La crème que mérite ce pays le vaut bien, mais à présent elle se confond avec l’écume de l’être, le surmoi de l’entre-soi bourgeois.
L’hyper-informatisation du monde pousse les travailleurs vers la sortie. Le chômage ravive les peurs ancestrales : misère, famine, déchéance sociale, humiliation, agonie. La mort soudaine fait même office de bénédiction mais comme toute bénédiction elle n’a pas sa place dans l’Enfer que nous avons bâti de tous nos renoncements.
L’autre séparatisme
La Terre souffre, et se meurt de nos péchés, notre mode de vie. Hécatombe animale, déforestation massive, pollution totale : crime contre la vie. La douleur est une prière qui ouvre les portes du Ciel. Le châtiment a frappé et sa laideur atteint même son nom : Covid-19. Mais un châtiment plus grand nous attend puisque la Covid nous a à peine réveillé de notre torpeur.
Les mêmes causes produisent les mêmes effets. Le capitalisme mortifère triomphe toujours car il calcule, le bougre, et il manipule. Voilà un spectre passé maître dans l’exploitation multiséculaire de nos émotions. La peur, le fantasme sont des leviers et la Bête s’en nourrit.
En France, le capitalisme mortifère porte le visage de la jeunesse, son insolence, sa soif de puissance, son sentiment d‘éternité. Qui pourrait le détrôner ? Les sorcières sont impuissantes face au prince des ténèbres. Encore faudrait-il qu’elles le démasque. Peine perdue.
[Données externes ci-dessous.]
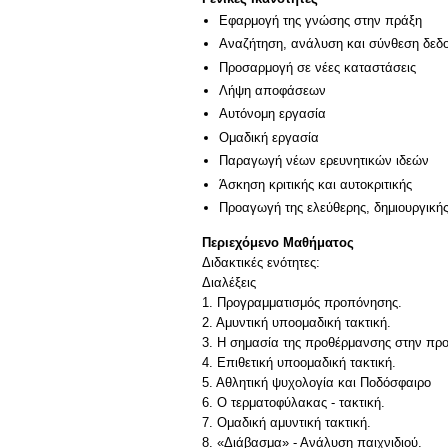
Εφαρμογή της γνώσης στην πράξη
Αναζήτηση, ανάλυση και σύνθεση δεδο
Προσαρμογή σε νέες καταστάσεις
Λήψη αποφάσεων
Αυτόνομη εργασία
Ομαδική εργασία
Παραγωγή νέων ερευνητικών ιδεών
Άσκηση κριτικής και αυτοκριτικής
Προαγωγή της ελεύθερης, δημιουργική
Περιεχόμενο Μαθήματος
Διδακτικές ενότητες:
Διαλέξεις
1. Προγραμματισμός προπόνησης.
2. Αμυντική υποομαδική τακτική.
3. Η σημασία της προθέρμανσης στην πρ
4. Επιθετική υποομαδική τακτική.
5. Αθλητική ψυχολογία και Ποδόσφαιρο
6. Ο τερματοφύλακας - τακτική.
7. Ομαδική αμυντική τακτική.
8. «Διάβασμα» - Ανάλυση παιχνιδιού.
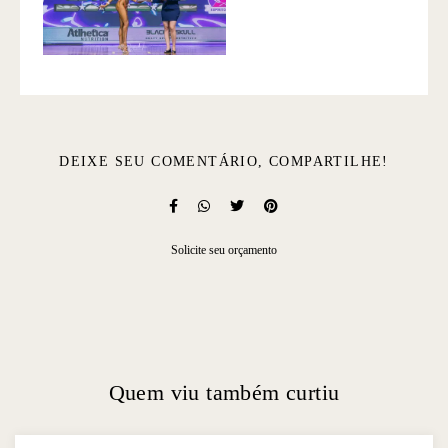
DEIXE SEU COMENTÁRIO, COMPARTILHE!
Solicite seu orçamento
Quem viu também curtiu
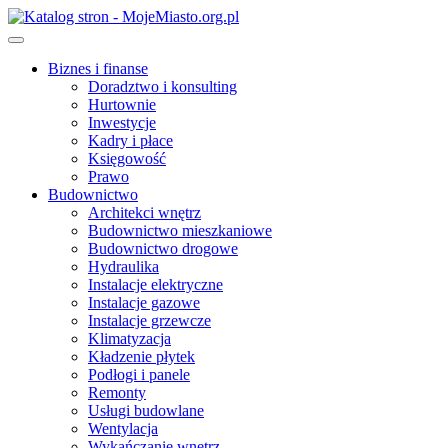
Skip
to
content
Biznes i finanse
Doradztwo i konsulting
Hurtownie
Inwestycje
Kadry i płace
Księgowość
Prawo
Budownictwo
Architekci wnętrz
Budownictwo mieszkaniowe
Budownictwo drogowe
Hydraulika
Instalacje elektryczne
Instalacje gazowe
Instalacje grzewcze
Klimatyzacja
Kładzenie płytek
Podłogi i panele
Remonty
Usługi budowlane
Wentylacja
Wykańczanie wnętrz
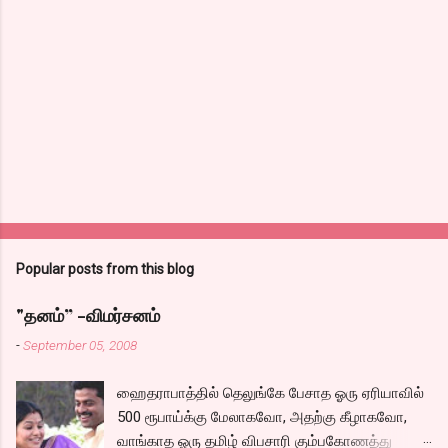
Popular posts from this blog
"தனம்” -விமர்சனம்
-
September 05, 2008
ஹைதராபாத்தில் தெலுங்கே பேசாத ஓரு ஏரியாவில்
500 ரூபாய்க்கு மேலாகவோ, அதற்கு கீழாகவோ,
வாங்காத ஓரு தமிழ் விபசாரி கும்பகோணத்து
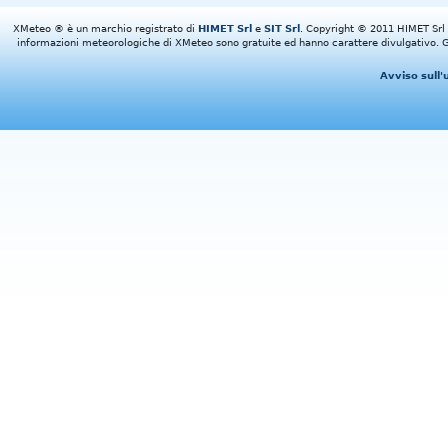
XMeteo ® è un marchio registrato di
HIMET Srl
e
SIT Srl
. Copyright © 2011 HIMET Srl e 
informazioni meteorologiche di XMeteo sono gratuite ed hanno carattere divulgativo. Gl
Avviso sull'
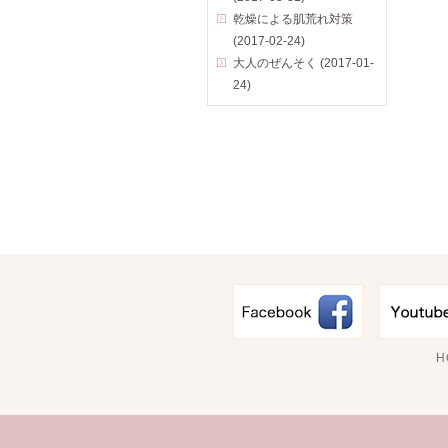
乾燥による肌荒れ対策
(2017-02-24)
大人のぜんそく (2017-01-
24)
H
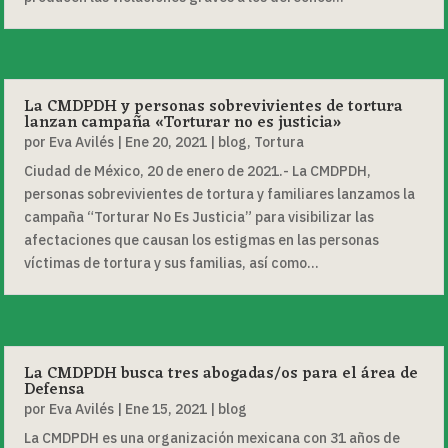
La CMDPDH y personas sobrevivientes de tortura
lanzan campaña «Torturar no es justicia»
por
Eva Avilés
|
Ene 20, 2021
|
blog
,
Tortura
Ciudad de México, 20 de enero de 2021.- La CMDPDH,
personas sobrevivientes de tortura y familiares lanzamos la
campaña “Torturar No Es Justicia” para visibilizar las
afectaciones que causan los estigmas en las personas
víctimas de tortura y sus familias, así como...
La CMDPDH busca tres abogadas/os para el área de
Defensa
por
Eva Avilés
|
Ene 15, 2021
|
blog
La CMDPDH es una organización mexicana con 31 años de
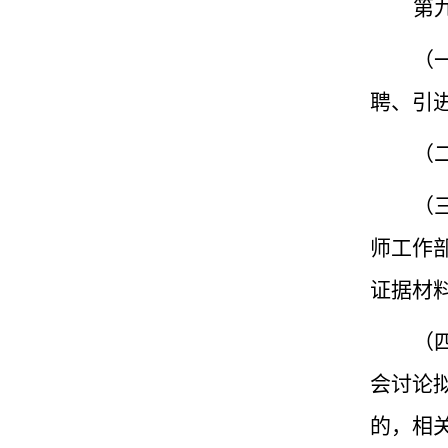
第
（
聘、引
（
（
师工作
证据材
（
会讨论
的，相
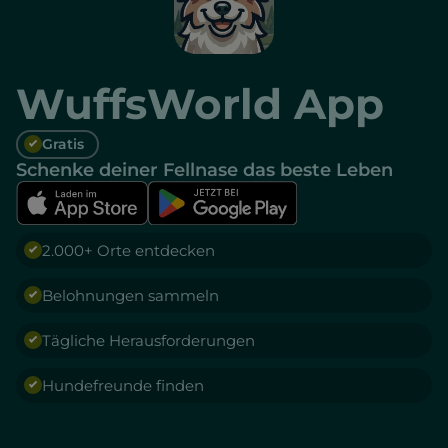
WuffsWorld App
Gratis
Schenke deiner Fellnase das beste Leben
2.000+ Orte entdecken
Belohnungen sammeln
Tägliche Herausforderungen
Hundefreunde finden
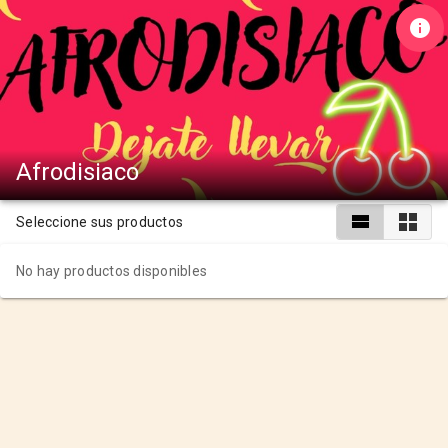
Afrodisiaco
Seleccione sus productos
No hay productos disponibles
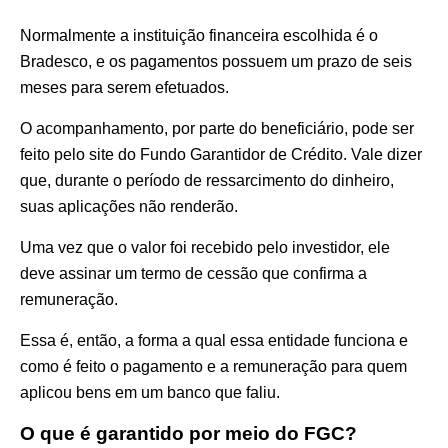
Normalmente a instituição financeira escolhida é o
Bradesco, e os pagamentos possuem um prazo de seis
meses para serem efetuados.
O acompanhamento, por parte do beneficiário, pode ser
feito pelo site do Fundo Garantidor de Crédito. Vale dizer
que, durante o período de ressarcimento do dinheiro,
suas aplicações não renderão.
Uma vez que o valor foi recebido pelo investidor, ele
deve assinar um termo de cessão que confirma a
remuneração.
Essa é, então, a forma a qual essa entidade funciona e
como é feito o pagamento e a remuneração para quem
aplicou bens em um banco que faliu.
O que é garantido por meio do FGC?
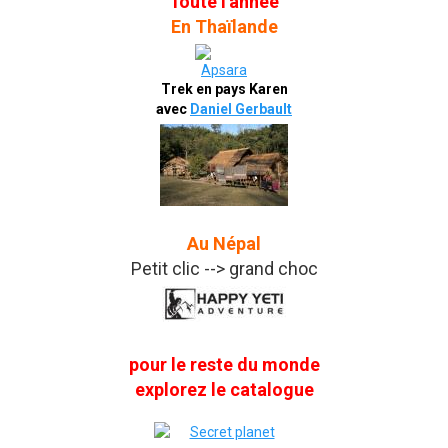
Toute l'année
En Thaïlande
Trek en pays Karen
avec
Daniel Gerbault
Au Népal
Petit clic --> grand choc
pour le reste du monde
explorez le catalogue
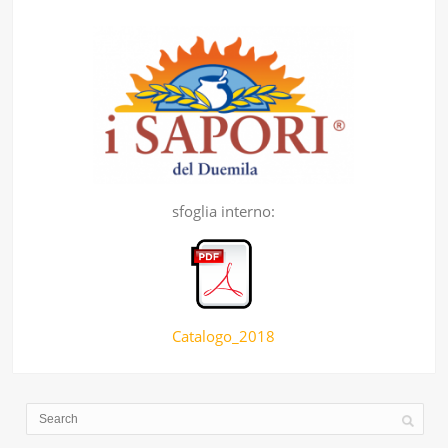
sfoglia interno:
Catalogo_2018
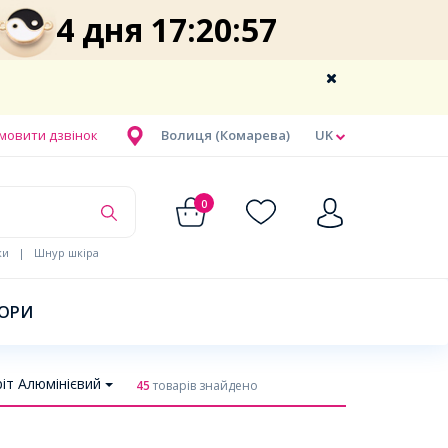
4 дня 17:20:56
мовити дзвінок
Волиця (Комарева)
UK
0
ки
|
Шнур шкіра
БОРИ
іт Алюмінієвий
45
товарів знайдено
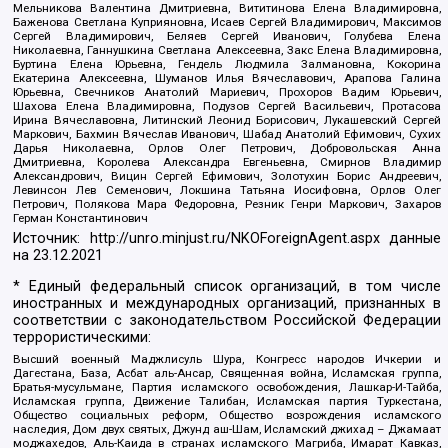
Мельникова Валентина Дмитриевна, Вититинова Елена Владимировна,
Баженова Светлана Куприяновна, Исаев Сергей Владимирович, Максимов
Сергей Владимирович, Беляев Сергей Иванович, Голубева Елена
Николаевна, Ганнушкина Светлана Алексеевна, Закс Елена Владимировна,
Буртина Елена Юрьевна, Гендель Людмила Залмановна, Кокорина
Екатерина Алексеевна, Шуманов Илья Вячеславович, Арапова Галина
Юрьевна, Свечников Анатолий Мариевич, Прохоров Вадим Юрьевич,
Шахова Елена Владимировна, Подузов Сергей Васильевич, Протасова
Ирина Вячеславовна, Литинский Леонид Борисович, Лукашевский Сергей
Маркович, Бахмин Вячеслав Иванович, Шабад Анатолий Ефимович, Сухих
Дарья Николаевна, Орлов Олег Петрович, Добровольская Анна
Дмитриевна, Королева Александра Евгеньевна, Смирнов Владимир
Александрович, Вицин Сергей Ефимович, Золотухин Борис Андреевич,
Левинсон Лев Семенович, Локшина Татьяна Иосифовна, Орлов Олег
Петрович, Полякова Мара Федоровна, Резник Генри Маркович, Захаров
Герман Константинович
Источник:
http://unro.minjust.ru/NKOForeignAgent.aspx
данные
на
23.12.2021
* Единый федеральный список организаций, в том числе
иностранных и международных организаций, признанных в
соответствии с законодательством Российской Федерации
террористическими:
Высший военный Маджлисуль Шура, Конгресс народов Ичкерии и
Дагестана, База, Асбат аль-Ансар, Священная война, Исламская группа,
Братья-мусульмане, Партия исламского освобождения, Лашкар-И-Тайба,
Исламская группа, Движение Талибан, Исламская партия Туркестана,
Общество социальных реформ, Общество возрождения исламского
наследия, Дом двух святых, Джунд аш-Шам, Исламский джихад – Джамаат
моджахедов, Аль-Каида в странах исламского Магриба, Имарат Кавказ,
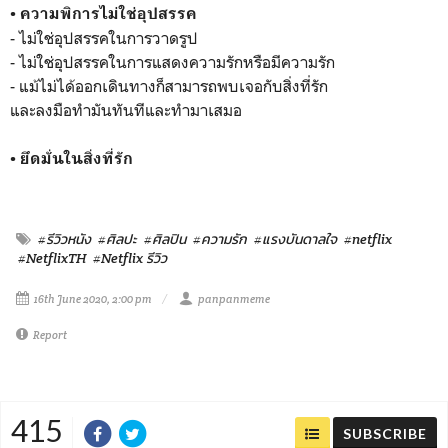
• ความพิการไม่ใช่อุปสรรค
- ไม่ใช่อุปสรรคในการวาดรูป
- ไม่ใช่อุปสรรคในการแสดงความรักหรือมีความรัก
- แม้ไม่ได้ออกเดินทางก็สามารถพบเจอกับสิ่งที่รัก
และลงมือทำมันทันทีและทำมาเสมอ
• ยึดมั่นในสิ่งที่รัก
#รีวิวหนัง
#ศิลปะ
#ศิลปิน
#ความรัก
#แรงบันดาลใจ
#netflix
#NetflixTH
#Netflix รีวิว
16th June 2020, 2:00 pm
panpanmeme
Report
415
SUBSCRIBE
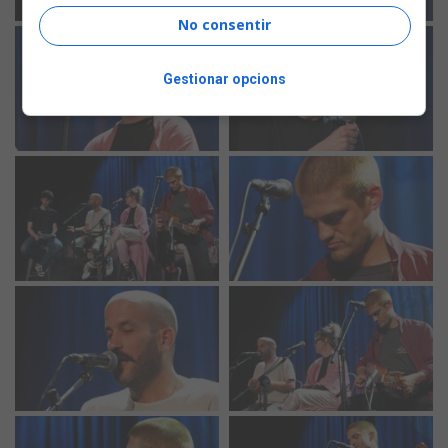
No consentir
Gestionar opcions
Nous avons mis Macron au pouvoir et Macron a déjà ouvert une cohabitation idéologique avec l’extrême droite. C’est son héritage, un héritage mitterrandien, sarkoziste et demain, macronien.
Macron a raison. Le séparatisme existe, bien qu’il n’ait que peu de choses à voir avec celui que les marchands du temple nous ont vendu. Il n’en est pas lui-même le chef d’orchestre car de ce cri rauque et blafard, aucune symphonie ne saurait advenir. Non, un simple visage, une signature, un porte-voix. Le CDD a été reconduit, et nous l’avons signé.
Brisons le fatalisme, assumons notre responsabilité
Nous avions le choix entre la possibilité réelle d’une gauche populaire, sociale, écologique et antiraciste, une gauche à l’anticapitalisme intelligent, ouverte sur une France du XXIe siècle. Beaucoup y ont cru et ont tenté l’exploit.
Une frange, indéfectiblement incrédule, a renoncé, préférant la loi d’airain coutumière du fatalisme que la possibilité d’être acteurs de leur destin. Ce qui m’a fait comprendre une chose. Les fatalistes ne le sont pas parce qu’ils croient au destin, mais parce qu’ils ne croient pas en la responsabilité. Alors la fatalité a frappé, une nouvelle fois. Lorsque le bon sens manque, la souffrance vole à son secours.
Pourtant, un espoir subsisterait encore, nous dit-on. Le purgatoire des législatives. Six semaines pour reconquérir son destin et atténuer les flammes de l’avarice humaine d’un système qui détruit ce monde chaque jour. Il est entendu que nous jouerons notre partition comme toujours. Le troisième tour sonnera peut-être le sursaut tout comme il peut accentuer l’amertume de la défaite.
Mais une chose est sûre. Si la peur ou la résignation nous a fait donner le pouvoir à Macron, alors la soif de justice et la détermination incandescente qu’elle produit nous permettra de le lui ôter. Et nous avons encore cinq longues années de batailles politiques pour cela.